Records contained in a dataset
• • • • •

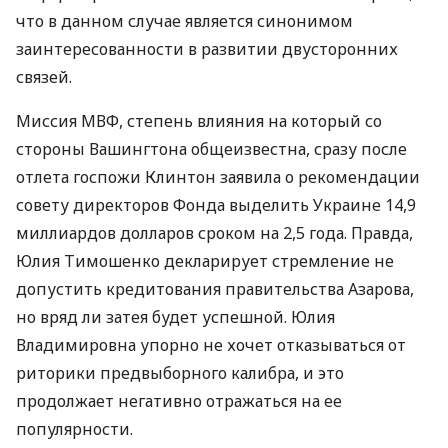
что в данном случае является синонимом
заинтересованности в развитии двусторонних
связей.
Миссия МВФ, степень влияния на который со
стороны Вашингтона общеизвестна, сразу после
отлета госпожи Клинтон заявила о рекомендации
совету директоров Фонда выделить Украине 14,9
миллиардов долларов сроком на 2,5 года. Правда,
Юлия Тимошенко декларирует стремление не
допустить кредитования правительства Азарова,
но вряд ли затея будет успешной. Юлия
Владимировна упорно не хочет отказываться от
риторики предвыборного калибра, и это
продолжает негативно отражаться на ее
популярности.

• • • • •

Work to be completed: Every record is to be repeated exactly, and no picture is carried over.

Result:
что в данном случае является синонимом
заинтересованности в развитии двусторонних
связей.
Миссия МВФ, степень влияния на который со
стороны Вашингтона общеизвестна, сразу после
отлета госпожи Клинтон заявила о рекомендации
совету директоров Фонда выделить Украине 14,9
миллиардов долларов сроком на 2,5 года. Правда,
Юлия Тимошенко декларирует стремление не
допустить кредитования правительства Азарова,
но вряд ли затея будет успешной. Юлия
Владимировна упорно не хочет отказываться от
риторики предвыборного калибра, и это
продолжает негативно отражаться на ее
популярности.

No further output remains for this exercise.